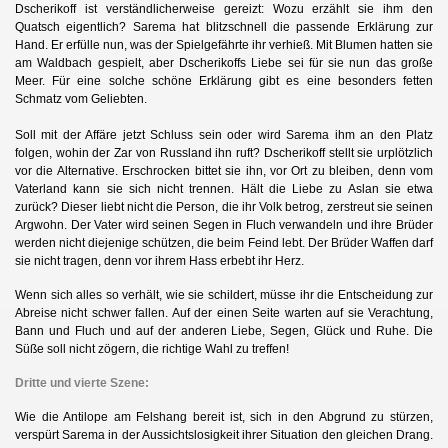
Dscherikoff ist verständlicherweise gereizt: Wozu erzählt sie ihm den
Quatsch eigentlich? Sarema hat blitzschnell die passende Erklärung zur
Hand. Er erfülle nun, was der Spielgefährte ihr verhieß. Mit Blumen hatten sie
am Waldbach gespielt, aber Dscherikoffs Liebe sei für sie nun das große
Meer. Für eine solche schöne Erklärung gibt es eine besonders fetten
Schmatz vom Geliebten.
Soll mit der Affäre jetzt Schluss sein oder wird Sarema ihm an den Platz
folgen, wohin der Zar von Russland ihn ruft? Dscherikoff stellt sie urplötzlich
vor die Alternative. Erschrocken bittet sie ihn, vor Ort zu bleiben, denn vom
Vaterland kann sie sich nicht trennen. Hält die Liebe zu Aslan sie etwa
zurück? Dieser liebt nicht die Person, die ihr Volk betrog, zerstreut sie seinen
Argwohn. Der Vater wird seinen Segen in Fluch verwandeln und ihre Brüder
werden nicht diejenige schützen, die beim Feind lebt. Der Brüder Waffen darf
sie nicht tragen, denn vor ihrem Hass erbebt ihr Herz.
Wenn sich alles so verhält, wie sie schildert, müsse ihr die Entscheidung zur
Abreise nicht schwer fallen. Auf der einen Seite warten auf sie Verachtung,
Bann und Fluch und auf der anderen Liebe, Segen, Glück und Ruhe. Die
Süße soll nicht zögern, die richtige Wahl zu treffen!
Dritte und vierte Szene:
Wie die Antilope am Felshang bereit ist, sich in den Abgrund zu stürzen,
verspürt Sarema in der Aussichtslosigkeit ihrer Situation den gleichen Drang.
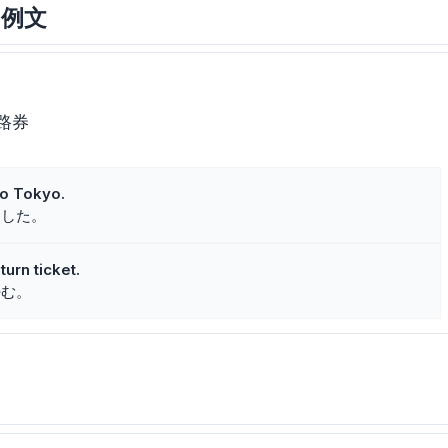
味と例文
路券
 to Tokyo.
ました。
urn ticket.
好む。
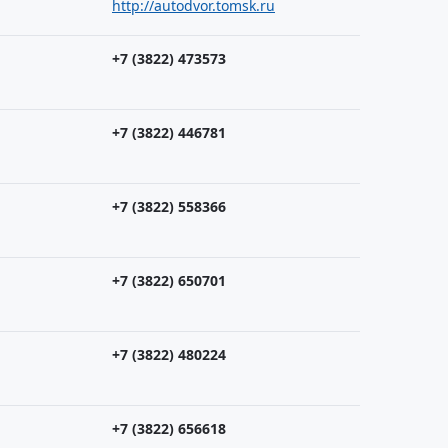
http://autodvor.tomsk.ru
+7 (3822) 473573
+7 (3822) 446781
+7 (3822) 558366
+7 (3822) 650701
+7 (3822) 480224
+7 (3822) 656618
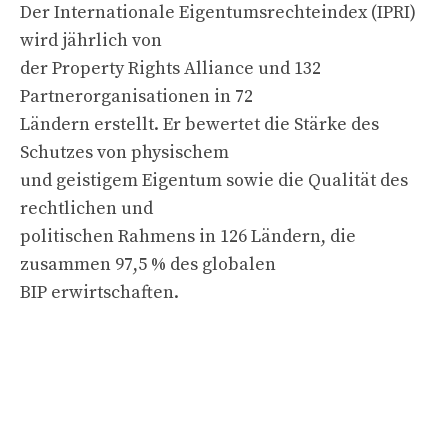
Der Internationale Eigentumsrechteindex (IPRI)
wird jährlich von
der Property Rights Alliance und 132
Partnerorganisationen in 72
Ländern erstellt. Er bewertet die Stärke des
Schutzes von physischem
und geistigem Eigentum sowie die Qualität des
rechtlichen und
politischen Rahmens in 126 Ländern, die
zusammen 97,5 % des globalen
BIP erwirtschaften.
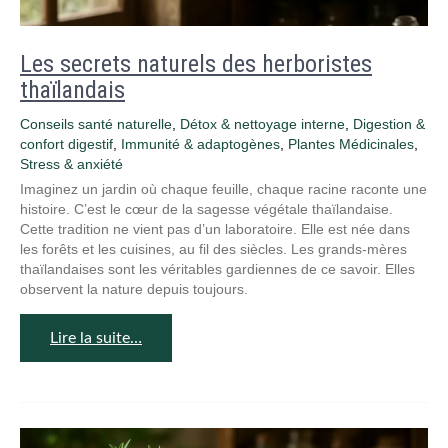
Les secrets naturels des herboristes
thaïlandais
Conseils santé naturelle
,
Détox & nettoyage interne
,
Digestion &
confort digestif
,
Immunité & adaptogènes
,
Plantes Médicinales
,
Stress & anxiété
Imaginez un jardin où chaque feuille, chaque racine raconte une
histoire. C’est le cœur de la sagesse végétale thaïlandaise.
Cette tradition ne vient pas d’un laboratoire. Elle est née dans
les forêts et les cuisines, au fil des siècles. Les grands-mères
thaïlandaises sont les véritables gardiennes de ce savoir. Elles
observent la nature depuis toujours.
Lire la suite…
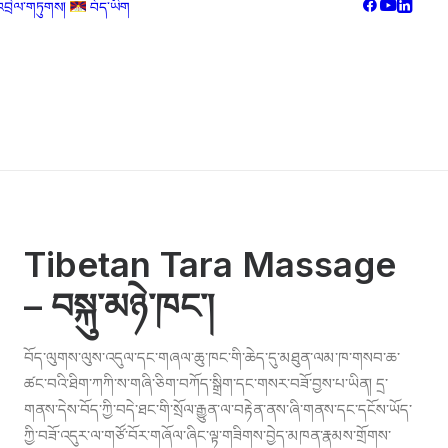
འབྲེལ་གཏུགས།
བོད་ཡིག
Français
Nederlands
བོད་ཡིག
English
Tibetan Tara Massage
– བསྐུ་མཉེ་ཁང་།
བོད་ལུགས་ལུས་འདུལ་དང་གཞལ་ཆུ་ཁང་གི་ཆེད་དུ་མཐུན་ལམ་ཁ་གསབ་ཆ་
ཚང་བའི་ཐིག་ཀཀི་ས་གཞི་ཅིག་བཀོད་སྒྲིག་དང་གསར་བཟོ་བྱས་པ་ཡིན། དྲ་
གནས་དེས་བོད་ཀྱི་བདེ་ཐང་གི་སྲོལ་རྒྱུན་ལ་བརྟེན་ནས་ཞི་གནས་དང་དངོས་ཡོད་
ཀྱི་བཟོ་འདུར་ལ་གཙོ་བོར་གཞོལ་ཞིང་ལྟ་གཟིགས་བྱེད་མཁན་རྣམས་གྲོགས་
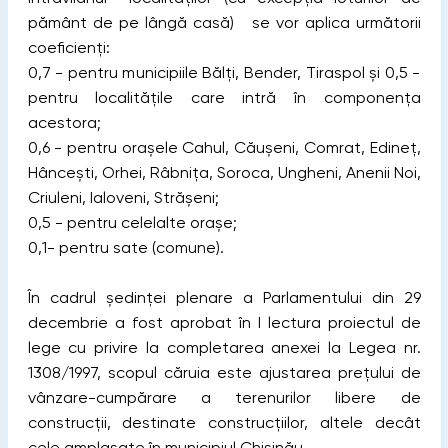
pământ de pe lângă casă) se vor aplica următorii
coeficienți:
0,7 - pentru municipiile Bălţi, Bender, Tiraspol şi 0,5 -
pentru localitățile care intră în componenţa
acestora;
0,6 - pentru oraşele Cahul, Căuşeni, Comrat, Edineţ,
Hânceşti, Orhei, Râbnița, Soroca, Ungheni, Anenii Noi,
Criuleni, Ialoveni, Străşeni;
0,5 - pentru celelalte oraşe;
0,1- pentru sate (comune).
În cadrul ședinței plenare a Parlamentului din 29
decembrie a fost aprobat în I lectura proiectul de
lege cu privire la completarea anexei la Legea nr.
1308/1997, scopul căruia este ajustarea prețului de
vânzare-cumpărare a terenurilor libere de
construcții, destinate construcțiilor, altele decât
cele amplasate în municipiul Chișinău.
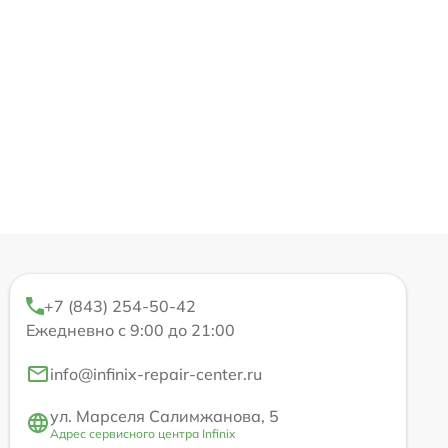
+7 (843) 254-50-42
Ежедневно с 9:00 до 21:00
info@infinix-repair-center.ru
ул. Марселя Салимжанова, 5
Адрес сервисного центра Infinix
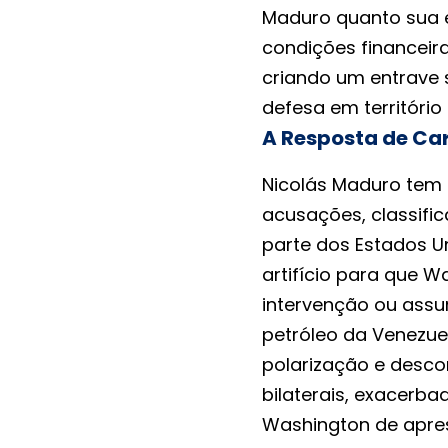
Maduro quanto sua e
condições financeira
criando um entrave 
defesa em território
A Resposta de Car
Nicolás Maduro tem
acusações, classific
parte dos Estados U
artifício para que W
intervenção ou assu
petróleo da Venezuel
polarização e desco
bilaterais, exacerb
Washington de apres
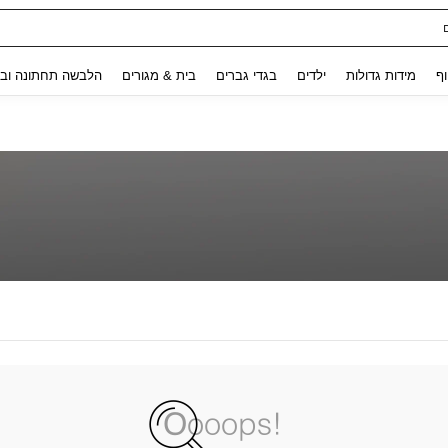
Use up and down arrow keys to חיפוש אחרון and לחפש ולמצוא. Press Enter to select.
וף
מידות גדולות
ילדים
בגדי גברים
בית & מגורים
הלבשה תחתונה ובג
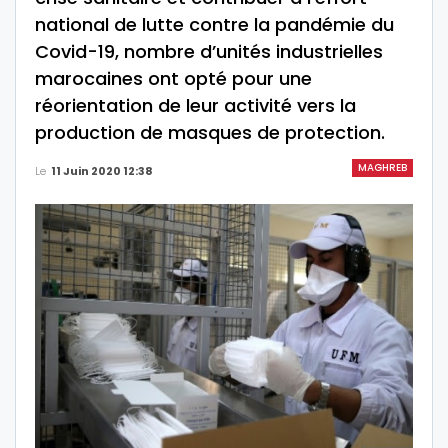
national de lutte contre la pandémie du
Covid-19, nombre d’unités industrielles
marocaines ont opté pour une
réorientation de leur activité vers la
production de masques de protection.
MAGHREB
Le
11 Juin 2020 12:38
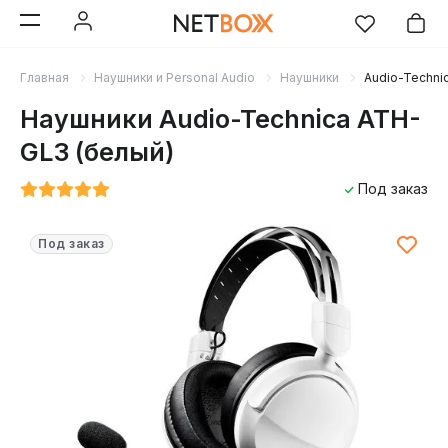
Главная
Наушники и Personal Audio
Наушники
Audio-Techni
Наушники Audio-Technica ATH-
GL3 (белый)
Под заказ
Под заказ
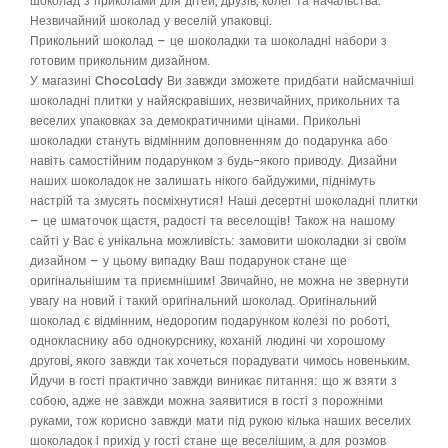
шоколад з приколами для дітей, друзів, колег та начальства.
Незвичайний шоколад у веселій упаковці.
Прикольний шоколад – це шоколадки та шоколадні набори з
готовим прикольним дизайном.
У магазині ChocoLady Ви завжди зможете придбати найсмачніші
шоколадні плитки у найяскравіших, незвичайних, прикольних та
веселих упаковках за демократичними цінами. Прикольні
шоколадки стануть відмінним доповненням до подарунка або
навіть самостійним подарунком з будь-якого приводу. Дизайни
наших шоколадок не залишать нікого байдужими, піднімуть
настрій та змусять посміхнутися! Наші десертні шоколадні плитки
– це шматочок щастя, радості та веселощів! Також на нашому
сайті у Вас є унікальна можливість: замовити шоколадки зі своїм
дизайном – у цьому випадку Ваш подарунок стане ще
оригінальнішим та приємнішим! Звичайно, не можна не звернути
увагу на новий і такий оригінальний шоколад. Оригінальний
шоколад є відмінним, недорогим подарунком колезі по роботі,
однокласнику або однокурснику, коханій людині чи хорошому
другові, якого завжди так хочеться порадувати чимось новеньким.
Йдучи в гості практично завжди виникає питання: що ж взяти з
собою, адже не завжди можна заявитися в гості з порожніми
руками, тож корисно завжди мати під рукою кілька наших веселих
шоколадок і прихід у гості стане ще веселішим, а для розмов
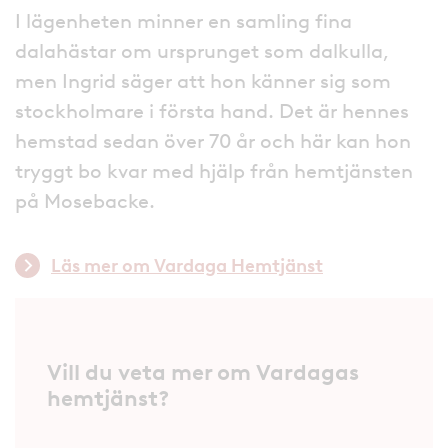
I lägenheten minner en samling fina
dalahästar om ursprunget som dalkulla,
men Ingrid säger att hon känner sig som
stockholmare i första hand. Det är hennes
hemstad sedan över 70 år och här kan hon
tryggt bo kvar med hjälp från hemtjänsten
på Mosebacke.
Läs mer om Vardaga Hemtjänst
Vill du veta mer om Vardagas
hemtjänst?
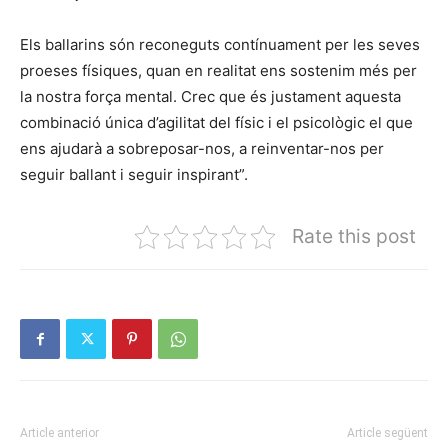
Els ballarins són reconeguts contínuament per les seves
proeses físiques, quan en realitat ens sostenim més per
la nostra força mental. Crec que és justament aquesta
combinació única d’agilitat del físic i el psicològic el que
ens ajudarà a sobreposar-nos, a reinventar-nos per
seguir ballant i seguir inspirant”.
Rate this post
Article anterior
Article següent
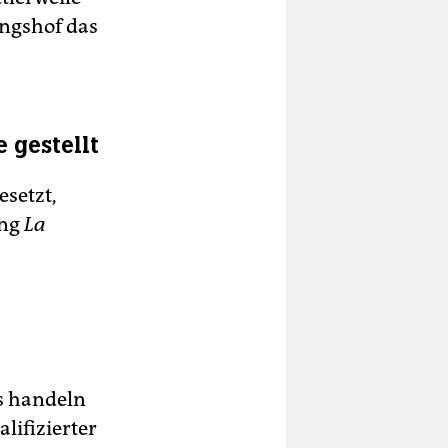
ungshof das
 gestellt
setzt,
ung
La
s handeln
lifizierter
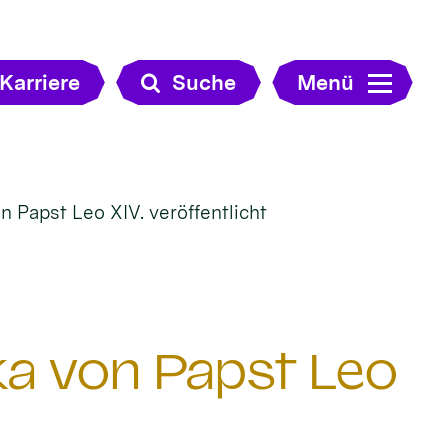
Karriere
Suche
Menü
n Papst Leo XIV. veröffentlicht
ka von Papst Leo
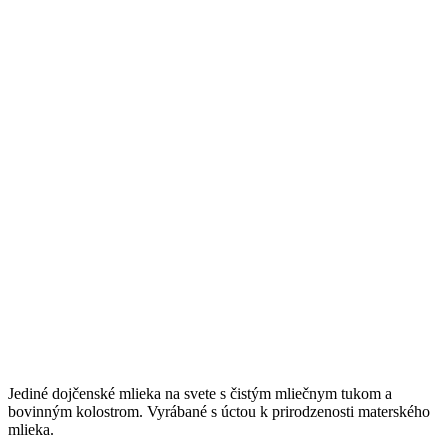
Jediné dojčenské mlieka na svete s čistým mliečnym tukom a
bovinným kolostrom. Vyrábané s úctou k prirodzenosti materského
mlieka.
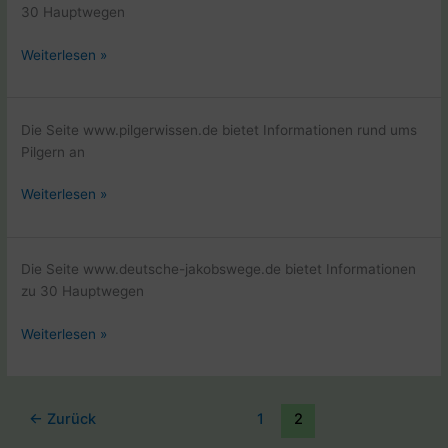
Ultreia
30 Hauptwegen
Internetseite
Weiterlesen »
Jakobswege
in
Europa
Die Seite www.pilgerwissen.de bietet Informationen rund ums
Pilgern an
Internetseite
Weiterlesen »
Pilgerwissen
von
Beate
Die Seite www.deutsche-jakobswege.de bietet Informationen
Steger
zu 30 Hauptwegen
Internetseite
Weiterlesen »
Jakobswege
in
Deutschland
←
Zurück
1
2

········

# Problem to solve
How would the lines above read from the one with "другові, якого завжди" to the one with "I lägenheten minner en samling fina", inclusive, with no pictures? Write them out exactly.

# Solved problem
другові, якого завжди так хочеться порадувати чимось новеньким.
Йдучи в гості практично завжди виникає питання: що ж взяти з
собою, адже не завжди можна заявитися в гості з порожніми
руками, тож корисно завжди мати під рукою кілька наших веселих
шоколадок і прихід у гості стане ще веселішим, а для розмов
I lägenheten minner en samling fina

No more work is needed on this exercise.